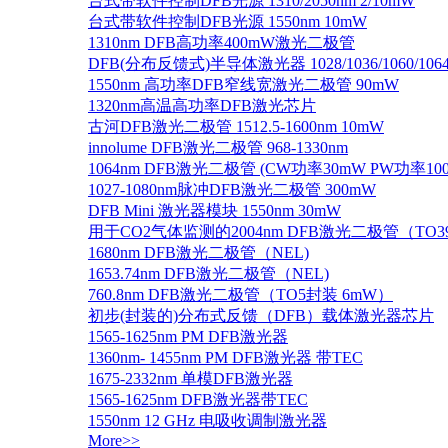
台式带软件控制DFB光源 1310/2050nm 2/10mW
台式带软件控制DFB光源 1550nm 10mW
1310nm DFB高功率400mW激光二极管
DFB(分布反馈式)半导体激光器 1028/1036/1060/1064/1
1550nm 高功率DFB窄线宽激光二极管 90mW
1320nm高温高功率DFB激光芯片
古河DFB激光二极管 1512.5-1600nm 10mW
innolume DFB激光二极管 968-1330nm
1064nm DFB激光二极管 (CW功率30mW PW功率10
1027-1080nm脉冲DFB激光二极管 300mW
DFB Mini 激光器模块 1550nm 30mW
用于CO2气体监测的2004nm DFB激光二极管（TO
1680nm DFB激光二极管（NEL)
1653.74nm DFB激光二极管（NEL)
760.8nm DFB激光二极管（TO5封装 6mW）
初步(封装的)分布式反馈（DFB）载体激光器芯片
1565-1625nm PM DFB激光器
1360nm- 1455nm PM DFB激光器 带TEC
1675-2332nm 单模DFB激光器
1565-1625nm DFB激光器带TEC
1550nm 12 GHz 电吸收调制激光器
More>>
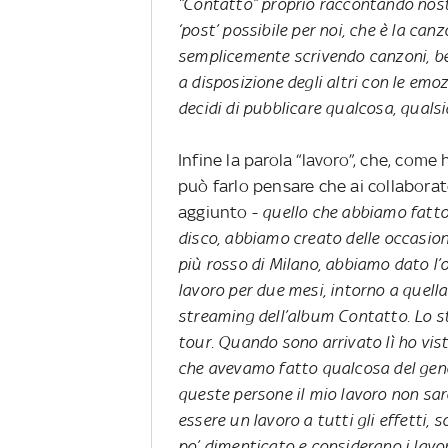
“Contatto” proprio raccontando nostr
‘post’ possibile per noi, che è la ca
semplicemente scrivendo canzoni, bel
a disposizione degli altri con le emoz
decidi di pubblicare qualcosa, qualsia
Infine la parola “lavoro”, che, co
può farlo pensare che ai collabora
aggiunto -
quello che abbiamo fatto
disco, abbiamo creato delle occasion
più rosso di Milano, abbiamo dato l’o
lavoro per due mesi, intorno a quella
streaming dell’album Contatto. Lo 
tour. Quando sono arrivato lì ho vis
che avevamo fatto qualcosa del gene
queste persone il mio lavoro non sar
essere un lavoro a tutti gli effetti, 
po’ dimenticato e considerano i lavo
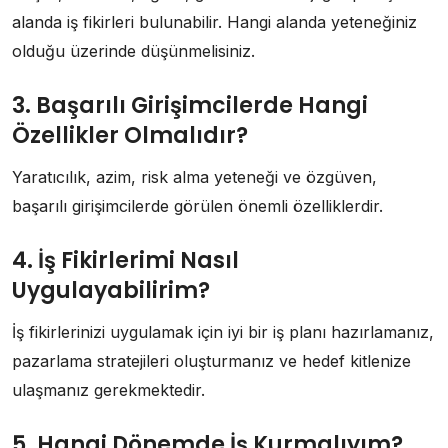
alanda iş fikirleri bulunabilir. Hangi alanda yeteneğiniz
olduğu üzerinde düşünmelisiniz.
3. Başarılı Girişimcilerde Hangi
Özellikler Olmalıdır?
Yaratıcılık, azim, risk alma yeteneği ve özgüven,
başarılı girişimcilerde görülen önemli özelliklerdir.
4. İş Fikirlerimi Nasıl
Uygulayabilirim?
İş fikirlerinizi uygulamak için iyi bir iş planı hazırlamanız,
pazarlama stratejileri oluşturmanız ve hedef kitlenize
ulaşmanız gerekmektedir.
5. Hangi Dönemde İş Kurmalıyım?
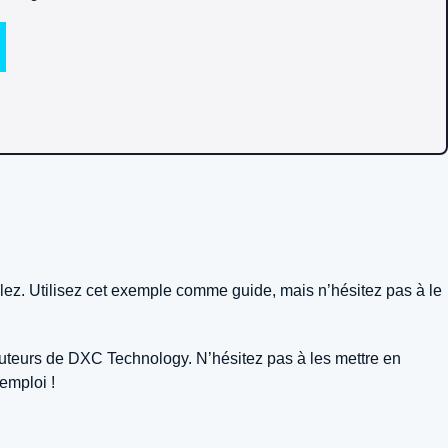
tulez. Utilisez cet exemple comme guide, mais n’hésitez pas à le
cruteurs de DXC Technology. N’hésitez pas à les mettre en
emploi !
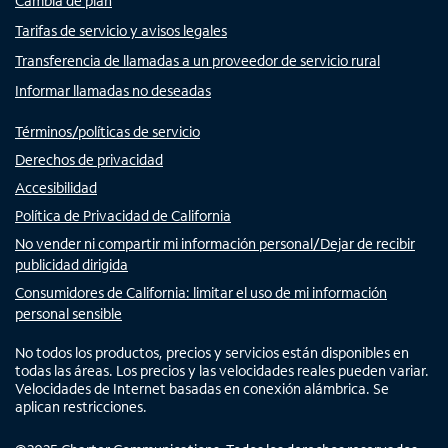
Cambia de plan
Tarifas de servicio y avisos legales
Transferencia de llamadas a un proveedor de servicio rural
Informar llamadas no deseadas
Términos/políticas de servicio
Derechos de privacidad
Accesibilidad
Política de Privacidad de California
No vender ni compartir mi información personal/Dejar de recibir
publicidad dirigida
Consumidores de California: limitar el uso de mi información
personal sensible
No todos los productos, precios y servicios están disponibles en
todas las áreas. Los precios y las velocidades reales pueden variar.
Velocidades de Internet basadas en conexión alámbrica. Se
aplican restricciones.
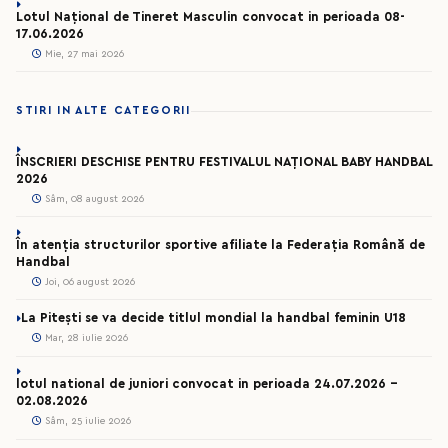
Lotul Național de Tineret Masculin convocat in perioada 08-
17.06.2026
Mie, 27 mai 2026
STIRI IN ALTE CATEGORII
ÎNSCRIERI DESCHISE PENTRU FESTIVALUL NAȚIONAL BABY HANDBAL
2026
Sâm, 08 august 2026
În atenția structurilor sportive afiliate la Federația Română de
Handbal
Joi, 06 august 2026
La Pitești se va decide titlul mondial la handbal feminin U18
Mar, 28 iulie 2026
lotul national de juniori convocat in perioada 24.07.2026 –
02.08.2026
Sâm, 25 iulie 2026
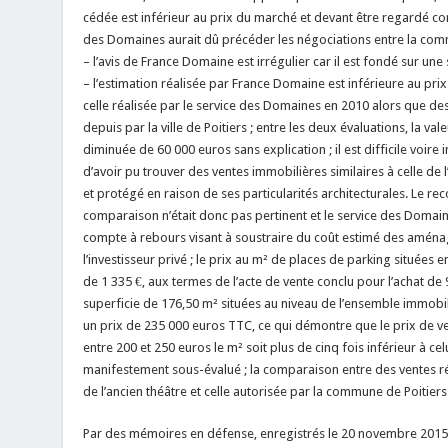
cédée est inférieur au prix du marché et devant être regardé co
des Domaines aurait dû précéder les négociations entre la commu
– l’avis de France Domaine est irrégulier car il est fondé sur une
– l’estimation réalisée par France Domaine est inférieure au prix 
celle réalisée par le service des Domaines en 2010 alors que des
depuis par la ville de Poitiers ; entre les deux évaluations, la 
diminuée de 60 000 euros sans explication ; il est difficile voir
d’avoir pu trouver des ventes immobilières similaires à celle de 
et protégé en raison de ses particularités architecturales. Le re
comparaison n’était donc pas pertinent et le service des Domai
compte à rebours visant à soustraire du coût estimé des aména
l’investisseur privé ; le prix au m² de places de parking situées 
de 1 335 €, aux termes de l’acte de vente conclu pour l’achat d
superficie de 176,50 m² situées au niveau de l’ensemble immobil
un prix de 235 000 euros TTC, ce qui démontre que le prix de ve
entre 200 et 250 euros le m² soit plus de cinq fois inférieur à ce
manifestement sous-évalué ; la comparaison entre des ventes ré
de l’ancien théâtre et celle autorisée par la commune de Poitiers
Par des mémoires en défense, enregistrés le 20 novembre 2015 e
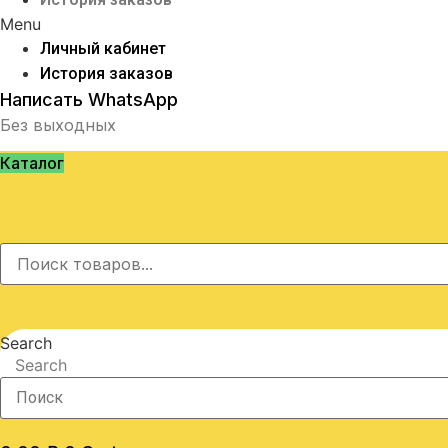
Menu
Личный кабинет
История заказов
Написать WhatsApp
Без выходных
Каталог
Search
Search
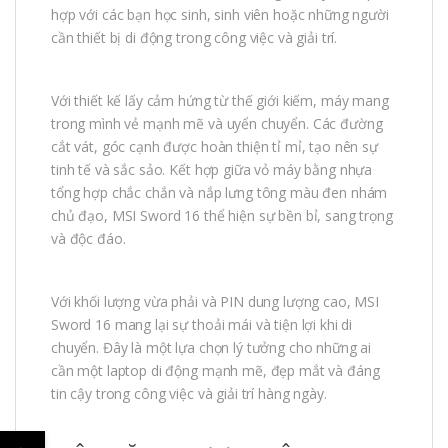
hợp với các bạn học sinh, sinh viên hoặc những người
cần thiết bị di động trong công việc và giải trí.
Với thiết kế lấy cảm hứng từ thế giới kiếm, máy mang
trong mình vẻ mạnh mẽ và uyển chuyển. Các đường
cắt vát, góc cạnh được hoàn thiện tỉ mỉ, tạo nên sự
tinh tế và sắc sảo. Kết hợp giữa vỏ máy bằng nhựa
tổng hợp chắc chắn và nắp lưng tông màu đen nhám
chủ đạo, MSI Sword 16 thể hiện sự bền bỉ, sang trọng
và độc đáo.
Với khối lượng vừa phải và PIN dung lượng cao, MSI
Sword 16 mang lại sự thoải mái và tiện lợi khi di
chuyển. Đây là một lựa chọn lý tưởng cho những ai
cần một laptop di động mạnh mẽ, đẹp mắt và đáng
tin cậy trong công việc và giải trí hàng ngày.
←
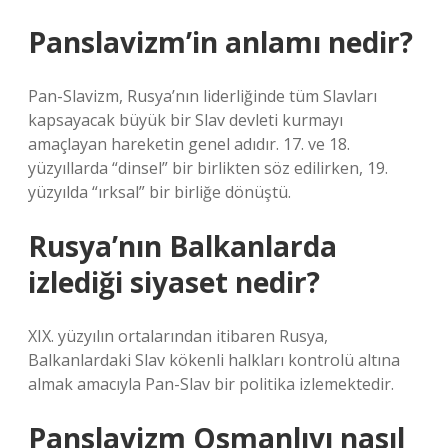
Panslavizm’in anlamı nedir?
Pan-Slavizm, Rusya’nın liderliğinde tüm Slavları
kapsayacak büyük bir Slav devleti kurmayı
amaçlayan hareketin genel adıdır. 17. ve 18.
yüzyıllarda “dinsel” bir birlikten söz edilirken, 19.
yüzyılda “ırksal” bir birliğe dönüştü.
Rusya’nın Balkanlarda
izlediği siyaset nedir?
XIX. yüzyılın ortalarından itibaren Rusya,
Balkanlardaki Slav kökenli halkları kontrolü altına
almak amacıyla Pan-Slav bir politika izlemektedir.
Panslavizm Osmanlıyı nasıl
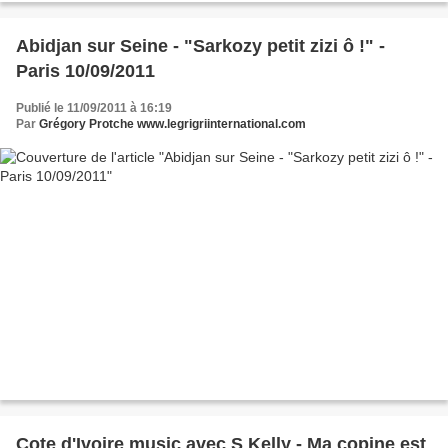
Abidjan sur Seine - "Sarkozy petit zizi ô !" -
Paris 10/09/2011
Publié le 11/09/2011 à 16:19
Par
Grégory Protche www.legrigriinternational.com
Cote d'Ivoire music avec S Kelly - Ma copine est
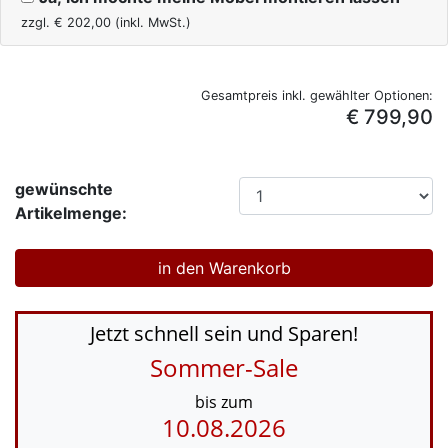
zzgl. €
202,00
(inkl. MwSt.)
Gesamtpreis inkl. gewählter Optionen:
€ 799,90
gewünschte
Artikelmenge:
Jetzt schnell sein und Sparen!
Sommer-Sale
bis zum
10.08.2026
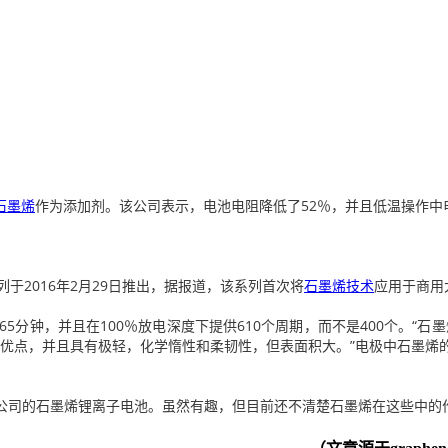
石墨烯
作为添加剂。
该公司表示，电池电阻降低了52％，并且低温操作中
LA系列于2016年2月29日推出，据报道，该系列首次将
石墨烯技术
应用于商用
5分钟，并且在100％放电深度下提供610个周期，而不是400个。“
的优点，并且具有极轻，化学惰性和柔韧性，但表面积大。”电极中石墨烯
公司的石墨烯锂离子电池
。
虽然有趣，但目前还不清楚石墨烯在这些中的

How to complete this task
Only one thing belongs in the answer: the number of lines of the data that contain the string "Domaines".

Reply to the task
2